Young America was an acrobat who had won Katie Slape’s heart. He was booked all that week at the Boston Museum Theatre, and Katie had gone to see him every evening.
“Help me with this,” said Hannah. She held up a large canvas bag, the seams of which she had been reinforcing with thick cotton thread.
“Put her in, you mean?”
Hannah nodded.
There was some difficulty in this since Miss Ponder’s limbs had stiffened in the last hour and both legs had to be broken in order to fit her in the sack. The dog, entirely rigid, was placed in her crossed arms.
Hannah sewed the bag at the top, and she and Katie then carried it through a little-used side door in the flat. At the back of a narrow storage room, behind a number of labeled crates, they hung it from a large hook that was embedded in the wall.

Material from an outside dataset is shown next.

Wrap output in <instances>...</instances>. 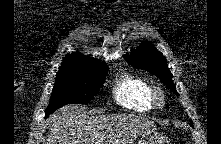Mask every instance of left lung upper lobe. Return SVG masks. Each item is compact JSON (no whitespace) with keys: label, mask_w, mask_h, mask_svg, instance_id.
<instances>
[{"label":"left lung upper lobe","mask_w":221,"mask_h":144,"mask_svg":"<svg viewBox=\"0 0 221 144\" xmlns=\"http://www.w3.org/2000/svg\"><path fill=\"white\" fill-rule=\"evenodd\" d=\"M128 63L137 68H144L158 77L171 91L176 93V87L172 80V74L168 68L165 57L156 50L152 43L141 45L130 55H124ZM192 125V122H191Z\"/></svg>","instance_id":"5c2ea615"}]
</instances>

Hannah acquiesced in Katie’s desire to see Young America in his last performance in Boston – on the condition that she clean the kitchen floor.
Though the weather had been decidedly cool, the bodies of Miss Ponder and Fidele began to stink within only a few days, even before the wound which the dog had inflicted on Hannah’s leg had entirely healed. Their neighbors upstairs complained of the odor, and Hannah explained that she had recently set out poison for rats, and that some of the vermin had evidently expired in holes and corners. Katie and Hannah were themselves not immune to the disagreeable smell, and to cover it they cooked molasses and burned scented candles.